Genetic analysis suggests this outbreak began with a spillover event—the virus jumping from an animal reservoir to a human, rather than smoldering in the population from a previous outbreak. That distinction matters for understanding how to stop it. Kasai's relative isolation offers some advantage; the virus is not in a major urban center where it could spread exponentially. But the province sits near regional hubs and shares a border with Angola, meaning the risk of broader geographic spread remains real.
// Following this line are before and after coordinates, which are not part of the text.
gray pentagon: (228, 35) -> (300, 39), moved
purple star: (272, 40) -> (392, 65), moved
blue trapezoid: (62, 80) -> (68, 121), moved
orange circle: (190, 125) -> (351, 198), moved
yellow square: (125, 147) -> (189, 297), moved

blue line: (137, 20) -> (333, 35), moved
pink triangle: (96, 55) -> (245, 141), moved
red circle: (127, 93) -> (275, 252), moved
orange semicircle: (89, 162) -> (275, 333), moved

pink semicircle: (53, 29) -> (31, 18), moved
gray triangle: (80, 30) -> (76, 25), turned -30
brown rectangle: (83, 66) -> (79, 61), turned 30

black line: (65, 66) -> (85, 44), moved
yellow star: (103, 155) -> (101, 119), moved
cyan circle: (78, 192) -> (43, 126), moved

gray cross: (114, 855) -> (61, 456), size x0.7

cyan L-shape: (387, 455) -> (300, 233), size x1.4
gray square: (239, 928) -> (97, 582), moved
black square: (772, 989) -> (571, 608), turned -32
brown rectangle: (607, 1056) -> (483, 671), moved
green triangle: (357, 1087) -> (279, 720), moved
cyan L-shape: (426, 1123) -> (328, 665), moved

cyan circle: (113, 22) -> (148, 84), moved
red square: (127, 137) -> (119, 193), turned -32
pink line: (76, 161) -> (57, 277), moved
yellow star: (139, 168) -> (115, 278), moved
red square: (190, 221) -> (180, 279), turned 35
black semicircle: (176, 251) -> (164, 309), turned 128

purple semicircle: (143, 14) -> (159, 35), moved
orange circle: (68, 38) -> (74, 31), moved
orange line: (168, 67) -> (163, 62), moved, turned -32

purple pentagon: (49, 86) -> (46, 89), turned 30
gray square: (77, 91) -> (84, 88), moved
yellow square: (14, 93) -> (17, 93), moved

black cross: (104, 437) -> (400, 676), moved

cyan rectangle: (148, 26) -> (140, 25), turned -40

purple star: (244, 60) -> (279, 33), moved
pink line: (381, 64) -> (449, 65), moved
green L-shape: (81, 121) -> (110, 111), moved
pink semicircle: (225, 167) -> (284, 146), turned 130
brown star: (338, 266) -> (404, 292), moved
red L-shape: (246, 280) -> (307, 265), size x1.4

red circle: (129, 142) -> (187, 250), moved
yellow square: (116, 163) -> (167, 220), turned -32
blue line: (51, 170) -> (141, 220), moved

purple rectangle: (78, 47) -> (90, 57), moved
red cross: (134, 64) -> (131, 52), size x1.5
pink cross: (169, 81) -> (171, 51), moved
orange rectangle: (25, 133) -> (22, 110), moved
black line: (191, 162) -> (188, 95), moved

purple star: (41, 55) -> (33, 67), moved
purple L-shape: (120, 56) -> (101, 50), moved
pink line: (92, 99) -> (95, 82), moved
The WHO has assessed the situation as a high public health risk nationally, moderate regionally, and low globally—a careful calibration that acknowledges both the seriousness of what is happening and the current containment.
What happens next depends on whether the vaccination campaign can reach people fast enough, whether contact tracing can identify chains of transmission before they extend further, and whether the logistical and security challenges can be overcome. The virus is moving. The response is moving too. The outcome remains uncertain.
Citações Notáveis
The outbreak is a high public health risk nationally, moderate regionally, and low globally.— World Health Organization assessment
A Conversa do Hearth Outra perspectiva sobre a história
Why does this outbreak matter now, when the DRC has seen Ebola before?
Because it's the sixteenth time, and each outbreak teaches the virus something new about how to survive in this place. But also because this one started with a pregnant woman—someone whose immune system was already compromised—and spread to healthcare workers. That's the pattern that kills.
The case fatality rate is 34.5 percent. Is that high?
For Ebola, it's actually on the lower end. The Zaire strain can kill nine out of ten people. But 34.5 percent means one in three people who get sick will die. In a place with limited hospitals and no ICUs, that's devastating.
The vaccine sounds like it works. Why isn't this already contained?
Because you have to get the vaccine to people before they get sick, or within days of exposure. In Kasai Province, that means driving refrigerated boxes down roads that barely exist, through areas where armed groups operate. Four hundred doses deployed sounds like a lot until you realize you need thousands more, and they all need cold storage.
What's the difference between this outbreak and the big one in 2018-2020?
That one killed nearly eleven thousand people across three countries. This one is still in one province, still relatively contained. But the conditions that allowed it to spread then—weak health systems, poor roads, distrust of authorities—those conditions haven't changed.
Is Angola at risk?
Yes. The border is porous. If the virus reaches a city on either side, everything changes. That's why WHO is helping neighboring countries prepare, not just DRC.
What happens if the outbreak spreads?
Then you're looking at a regional crisis, not a provincial one. The vaccine works, but only if you can reach people. Once it's in multiple countries, reaching people becomes exponentially harder.